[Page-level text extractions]
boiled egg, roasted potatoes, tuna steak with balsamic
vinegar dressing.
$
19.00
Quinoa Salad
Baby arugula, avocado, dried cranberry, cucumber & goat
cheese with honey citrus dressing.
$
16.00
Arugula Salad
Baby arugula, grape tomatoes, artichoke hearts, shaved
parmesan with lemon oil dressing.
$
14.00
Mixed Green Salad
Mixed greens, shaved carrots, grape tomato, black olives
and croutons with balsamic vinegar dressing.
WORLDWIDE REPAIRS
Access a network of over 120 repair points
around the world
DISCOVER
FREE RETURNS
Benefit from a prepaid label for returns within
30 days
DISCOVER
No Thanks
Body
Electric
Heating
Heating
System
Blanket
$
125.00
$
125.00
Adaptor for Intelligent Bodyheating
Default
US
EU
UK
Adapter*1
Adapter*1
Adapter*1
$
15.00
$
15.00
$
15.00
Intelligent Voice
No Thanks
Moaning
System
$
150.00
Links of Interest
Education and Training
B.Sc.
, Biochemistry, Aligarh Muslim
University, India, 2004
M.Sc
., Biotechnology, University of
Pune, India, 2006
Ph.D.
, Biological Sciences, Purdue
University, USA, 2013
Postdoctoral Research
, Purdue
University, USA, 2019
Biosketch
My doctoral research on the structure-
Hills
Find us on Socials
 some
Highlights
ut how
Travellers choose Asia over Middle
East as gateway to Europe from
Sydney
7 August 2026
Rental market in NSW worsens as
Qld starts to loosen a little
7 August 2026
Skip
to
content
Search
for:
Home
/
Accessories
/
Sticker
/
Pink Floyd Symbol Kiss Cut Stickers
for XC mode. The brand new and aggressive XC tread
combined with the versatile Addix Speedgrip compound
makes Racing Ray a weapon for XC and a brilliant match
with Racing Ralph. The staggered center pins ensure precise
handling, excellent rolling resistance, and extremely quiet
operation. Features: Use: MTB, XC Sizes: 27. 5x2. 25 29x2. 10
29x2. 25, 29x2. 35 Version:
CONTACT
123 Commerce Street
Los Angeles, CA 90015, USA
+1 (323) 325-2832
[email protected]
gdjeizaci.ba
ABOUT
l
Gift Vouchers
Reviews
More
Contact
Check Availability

■ Work request ■
Report every line in the data above in which the word "balsamic" appears.

■ Task output ■
boiled egg, roasted potatoes, tuna steak with balsamic
and croutons with balsamic vinegar dressing.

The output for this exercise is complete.